— Your instructions —
In the entries below, work out how many lines include "stage", and write only that number.

[Document layout analysis data]
************

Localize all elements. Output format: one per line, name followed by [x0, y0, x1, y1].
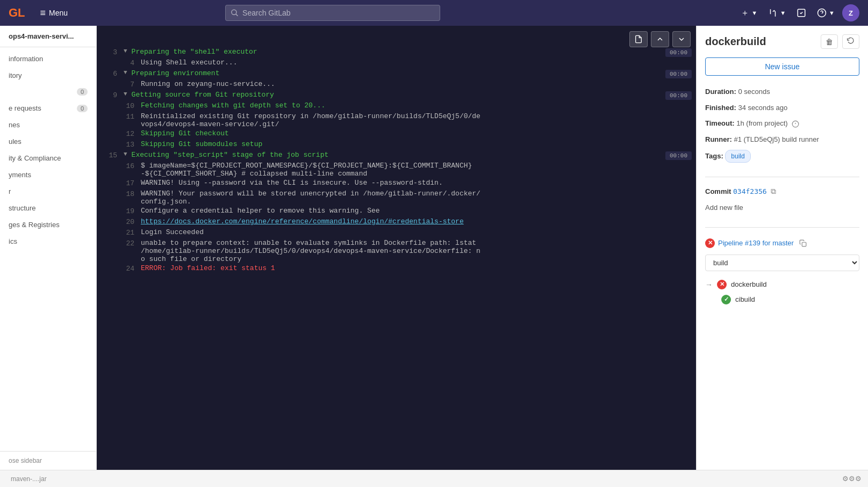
- job-item-dockerbuild[interactable]: → ✕ dockerbuild: [705, 280, 859, 289]
- job-arrow-icon: →: [705, 280, 713, 289]
- timeout-label: Timeout:: [705, 119, 735, 127]
- avatar[interactable]: Z: [842, 4, 859, 21]
- sidebar-item-monitor[interactable]: r: [0, 183, 96, 200]
- main-layout: ops4-maven-servi... information itory 0 …: [0, 26, 868, 470]
- log-toolbar: [629, 31, 691, 47]
- log-line-number: 10: [118, 101, 134, 110]
- menu-button[interactable]: ≡ Menu: [36, 6, 73, 20]
- log-line[interactable]: 18 WARNING! Your password will be stored…: [97, 189, 696, 206]
- new-issue-button[interactable]: New issue: [705, 57, 859, 76]
- collapse-icon[interactable]: ▼: [124, 48, 127, 54]
- timeout-info-icon: [792, 120, 799, 128]
- sidebar-item-pipelines[interactable]: nes: [0, 117, 96, 133]
- log-line[interactable]: 22 unable to prepare context: unable to …: [97, 238, 696, 264]
- log-line-text: WARNING! Using --password via the CLI is…: [141, 179, 692, 187]
- scroll-bottom-button[interactable]: [672, 31, 691, 47]
- sidebar-item-label-repository: itory: [9, 71, 88, 79]
- sidebar-section: information itory 0 e requests 0 nes ule…: [0, 47, 96, 253]
- gitlab-logo[interactable]: GL: [9, 6, 25, 20]
- log-line-text: Skipping Git submodules setup: [141, 140, 692, 148]
- raw-log-button[interactable]: [629, 31, 648, 47]
- log-line[interactable]: 7 Running on zeyang-nuc-service...: [97, 79, 696, 90]
- job-name-dockerbuild: dockerbuild: [731, 280, 767, 288]
- log-line[interactable]: 9 ▼ Getting source from Git repository 0…: [97, 90, 696, 101]
- search-bar[interactable]: [225, 5, 440, 21]
- help-button[interactable]: ▼: [814, 5, 838, 21]
- finished-row: Finished: 34 seconds ago: [705, 103, 859, 113]
- bottom-bar-item[interactable]: maven-....jar: [6, 475, 51, 483]
- sidebar-item-modules[interactable]: ules: [0, 133, 96, 150]
- mr-button[interactable]: ▼: [765, 5, 789, 21]
- search-icon: [231, 9, 238, 17]
- sidebar-item-infrastructure[interactable]: structure: [0, 200, 96, 216]
- delete-job-button[interactable]: 🗑: [821, 34, 838, 49]
- collapse-icon[interactable]: ▼: [124, 91, 127, 97]
- todo-button[interactable]: [793, 5, 809, 21]
- help-icon: [817, 8, 827, 18]
- log-line-text: $ imageName=${CI_PROJECT_ROOT_NAMESPACE}…: [141, 162, 692, 178]
- pipeline-link[interactable]: Pipeline #139 for master: [718, 239, 794, 247]
- pipeline-status-icon: ✕: [705, 238, 715, 248]
- log-line[interactable]: 4 Using Shell executor...: [97, 58, 696, 69]
- add-button[interactable]: ＋ ▼: [737, 4, 761, 22]
- sidebar-item-label-pipelines: nes: [9, 121, 88, 129]
- scroll-bottom-icon: [677, 35, 686, 43]
- copy-pipeline-icon[interactable]: [799, 239, 807, 247]
- sidebar-item-packages-registries[interactable]: ges & Registries: [0, 216, 96, 233]
- sidebar-item-information[interactable]: information: [0, 50, 96, 67]
- finished-value: 34 seconds ago: [738, 104, 787, 112]
- log-line-number: 19: [118, 207, 134, 215]
- log-line[interactable]: 21 Login Succeeded: [97, 228, 696, 238]
- job-item-cibuild[interactable]: ✓ cibuild: [705, 295, 859, 304]
- log-line[interactable]: 12 Skipping Git checkout: [97, 129, 696, 140]
- close-sidebar-button[interactable]: ose sidebar: [0, 451, 96, 470]
- pipeline-stage-select[interactable]: build: [705, 255, 859, 271]
- log-line[interactable]: 24 ERROR: Job failed: exit status 1: [97, 264, 696, 274]
- log-line[interactable]: 13 Skipping Git submodules setup: [97, 140, 696, 150]
- search-input[interactable]: [242, 5, 434, 20]
- scroll-top-button[interactable]: [651, 31, 669, 47]
- right-panel-actions: 🗑: [821, 34, 859, 49]
- sidebar-item-label-merge-requests: e requests: [9, 104, 77, 112]
- job-success-icon: ✓: [721, 295, 731, 304]
- log-line[interactable]: 3 ▼ Preparing the "shell" executor 00:00: [97, 47, 696, 58]
- sidebar-item-deployments[interactable]: yments: [0, 166, 96, 183]
- log-line[interactable]: 15 ▼ Executing "step_script" stage of th…: [97, 150, 696, 161]
- sidebar-item-analytics[interactable]: ics: [0, 233, 96, 250]
- log-line[interactable]: 19 Configure a credential helper to remo…: [97, 206, 696, 217]
- log-line[interactable]: 16 $ imageName=${CI_PROJECT_ROOT_NAMESPA…: [97, 161, 696, 178]
- topnav: GL ≡ Menu ＋ ▼ ▼ ▼: [0, 0, 868, 26]
- copy-commit-icon[interactable]: ⧉: [771, 187, 776, 195]
- sidebar-project-name[interactable]: ops4-maven-servi...: [0, 26, 96, 47]
- log-line-text: Running on zeyang-nuc-service...: [141, 80, 692, 88]
- collapse-icon[interactable]: ▼: [124, 151, 127, 157]
- sidebar-item-label-infrastructure: structure: [9, 204, 88, 212]
- commit-hash-link[interactable]: 034f2356: [733, 187, 767, 195]
- sidebar-item-issues[interactable]: 0: [0, 84, 96, 100]
- sidebar-item-security-compliance[interactable]: ity & Compliance: [0, 150, 96, 166]
- log-line-number: 16: [118, 162, 134, 170]
- sidebar-item-merge-requests[interactable]: e requests 0: [0, 100, 96, 117]
- log-line-text-link[interactable]: https://docs.docker.com/engine/reference…: [141, 217, 692, 226]
- log-line[interactable]: 11 Reinitialized existing Git repository…: [97, 112, 696, 129]
- log-line-time: 00:00: [665, 91, 692, 100]
- commit-message: Add new file: [705, 203, 743, 212]
- retry-job-button[interactable]: [842, 34, 859, 49]
- runner-label: Runner:: [705, 135, 732, 143]
- log-line[interactable]: 10 Fetching changes with git depth set t…: [97, 101, 696, 112]
- duration-value: 0 seconds: [738, 88, 770, 96]
- bottom-bar-icons: ⚙⚙⚙: [842, 475, 862, 483]
- log-line-text-error: ERROR: Job failed: exit status 1: [141, 264, 692, 272]
- hamburger-icon: ≡: [40, 8, 46, 18]
- sidebar-item-repository[interactable]: itory: [0, 67, 96, 84]
- log-line[interactable]: 20 https://docs.docker.com/engine/refere…: [97, 217, 696, 228]
- log-line-number: 7: [118, 80, 134, 89]
- raw-icon: [634, 35, 643, 43]
- right-panel-title: dockerbuild 🗑: [705, 34, 859, 49]
- log-line[interactable]: 17 WARNING! Using --password via the CLI…: [97, 178, 696, 189]
- log-line[interactable]: 6 ▼ Preparing environment 00:00: [97, 69, 696, 79]
- collapse-icon[interactable]: ▼: [124, 69, 127, 76]
- duration-label: Duration:: [705, 88, 736, 96]
- svg-point-0: [232, 10, 236, 14]
- log-line-number: 13: [118, 140, 134, 149]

************

— Output for this task —
2